Norovirus GI and GII RNAs were synthesized. According to Basic Local Alignment Search Tool (https://blast.ncbi.nlm.nih.gov) results against GenBank, the synthetic norovirus GI and GII RNAs showed the highest sequence similarity to norovirus Hu/GI.1/8K/1979/USA (GenBank accession No. KF429783, 94.4% similarity) and norovirus Hu/GII-4/Toyama3/2007/JP (GenBank accession No. AB541357, 98.7% similarity) genomic RNA, respectively. The synthetic norovirus GI and GII RNAs were positively detected using six commercial norovirus detection kits (Supplemental Data Fig. S1).
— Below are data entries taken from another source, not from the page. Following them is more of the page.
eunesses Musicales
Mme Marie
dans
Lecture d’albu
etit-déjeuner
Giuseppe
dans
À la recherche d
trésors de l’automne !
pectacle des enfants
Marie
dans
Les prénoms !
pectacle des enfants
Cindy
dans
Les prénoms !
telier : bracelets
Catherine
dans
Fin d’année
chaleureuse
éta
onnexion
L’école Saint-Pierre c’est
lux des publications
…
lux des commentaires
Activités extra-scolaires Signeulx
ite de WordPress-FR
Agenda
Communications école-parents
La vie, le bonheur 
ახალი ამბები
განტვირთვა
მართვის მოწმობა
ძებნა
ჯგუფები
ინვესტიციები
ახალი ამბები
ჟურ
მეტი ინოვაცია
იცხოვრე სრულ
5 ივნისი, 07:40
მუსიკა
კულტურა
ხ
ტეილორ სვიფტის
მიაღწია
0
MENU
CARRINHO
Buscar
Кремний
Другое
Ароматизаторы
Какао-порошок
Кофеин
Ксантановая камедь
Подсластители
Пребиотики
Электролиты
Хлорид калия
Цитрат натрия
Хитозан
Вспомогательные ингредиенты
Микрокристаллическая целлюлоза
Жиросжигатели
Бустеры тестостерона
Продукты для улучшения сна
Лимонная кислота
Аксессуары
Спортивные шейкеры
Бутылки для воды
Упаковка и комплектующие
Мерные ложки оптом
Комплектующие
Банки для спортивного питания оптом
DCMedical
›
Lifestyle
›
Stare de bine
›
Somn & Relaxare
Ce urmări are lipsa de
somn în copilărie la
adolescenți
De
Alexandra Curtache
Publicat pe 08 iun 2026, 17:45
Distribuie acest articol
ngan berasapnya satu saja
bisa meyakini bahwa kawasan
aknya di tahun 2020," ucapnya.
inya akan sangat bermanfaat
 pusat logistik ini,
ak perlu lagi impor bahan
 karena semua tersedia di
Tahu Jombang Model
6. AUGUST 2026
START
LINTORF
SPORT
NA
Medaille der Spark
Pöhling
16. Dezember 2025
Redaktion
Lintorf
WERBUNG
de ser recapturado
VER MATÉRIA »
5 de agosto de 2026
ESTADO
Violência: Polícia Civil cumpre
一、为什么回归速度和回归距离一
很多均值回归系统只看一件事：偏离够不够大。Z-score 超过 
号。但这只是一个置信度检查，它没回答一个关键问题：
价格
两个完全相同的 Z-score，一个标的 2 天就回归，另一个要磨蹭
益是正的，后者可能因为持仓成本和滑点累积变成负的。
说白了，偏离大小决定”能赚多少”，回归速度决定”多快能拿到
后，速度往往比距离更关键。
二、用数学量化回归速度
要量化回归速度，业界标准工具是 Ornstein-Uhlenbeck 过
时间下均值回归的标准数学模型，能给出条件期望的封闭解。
The between-vial homogeneity analysis showed that the F_crit values were 2.04 and 2.04 for the norovirus GI and GII candidate reference materials, respectively (F ratios of 2.02 and 1.18 for norovirus GI and GII, respectively). The F ratios were below the F_crit values of the Ct values, i.e., the materials were homogeneous [17].
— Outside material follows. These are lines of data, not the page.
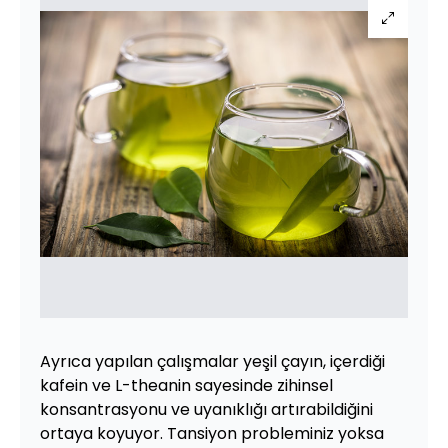
Ayrıca yapılan çalışmalar yeşil çayın, içerdiği
kafein ve L-theanin sayesinde zihinsel
konsantrasyonu ve uyanıklığı artırabildiğini
ortaya koyuyor. Tansiyon probleminiz yoksa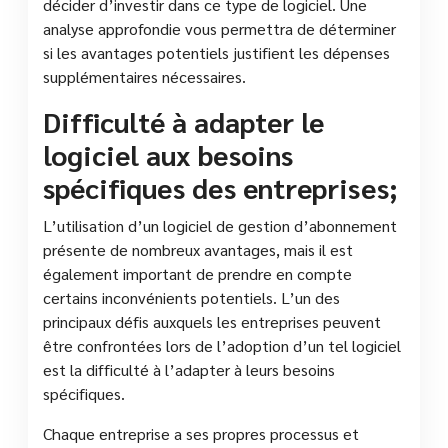
décider d’investir dans ce type de logiciel. Une
analyse approfondie vous permettra de déterminer
si les avantages potentiels justifient les dépenses
supplémentaires nécessaires.
Difficulté à adapter le
logiciel aux besoins
spécifiques des entreprises;
L’utilisation d’un logiciel de gestion d’abonnement
présente de nombreux avantages, mais il est
également important de prendre en compte
certains inconvénients potentiels. L’un des
principaux défis auxquels les entreprises peuvent
être confrontées lors de l’adoption d’un tel logiciel
est la difficulté à l’adapter à leurs besoins
spécifiques.
Chaque entreprise a ses propres processus et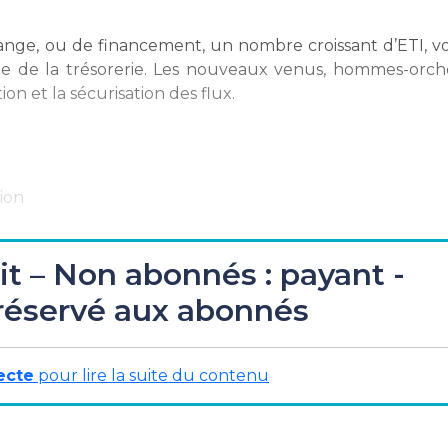
ange, ou de financement, un nombre croissant d’ETI, vo
ste de la trésorerie. Les nouveaux venus, hommes-orche
on et la sécurisation des flux.
ion
it – Non abonnés : payant -
réservé aux abonnés
ique de la place financière de Paris
sont pas incompatibles… »
ecte
pour lire la suite du contenu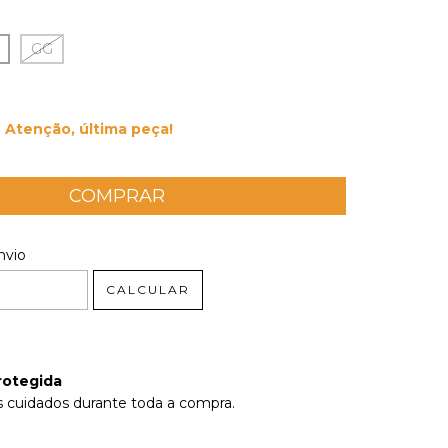
GG
Atenção, última peça!
 CEP:
ALTERAR CEP
nvio
CALCULAR
rotegida
 cuidados durante toda a compra.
We calculated the mean Ct values and SDs for short- and long-term stability at each time point. Table 1 shows the short-term stability results. The differences between the Ct value at the time of measurement and the initial Ct value were all <1.0 Ct, except for the case of storage at 25°C for more than 14 days, which indicated that the RNAs are stable at –70°C, –20°C, and 4°C for up to 28 days. Fig. 2 shows long-term stability (up to 1 year). The differences between the Ct value at the time of measurement and the initial Ct value were all <1.5 Ct at –70°C and –20°C for up to one year. However, Ct values after 3 months of storage at 4°C and 25°C were increased compared to the initial Ct value, which indicated that the RNAs disintegrate after 3 months at 4°C or 25°C.

The RNA quantification results based on 13 datasets obtained using four assays in five laboratories are summarized in Table 2. We evaluated the copy numbers based on Ct values using standard curves generated using five concentrations of cloned plasmids. The overall means (95% CI) for the norovirus GI and GII candidate reference materials were 7.90 (7.89–7.92) log copies/µL and 6.96 (6.94–6.98) log copies/µL, respectively. All data from five laboratories were within a range of a 1.0-log copies/µL difference for each RNA, indicating a good concordance among the assays. The assigned values and combined standard uncertainties determined using the AccuPower Norovirus Real-Time RT-PCR Kit were 20.74±1.33 and 19.04±0.89 Ct values for GI and GII at –70°C, respectively, and 20.74±1.35 and 19.04±0.90 Ct values for GI and GII at –20°C, respectively (Table 3).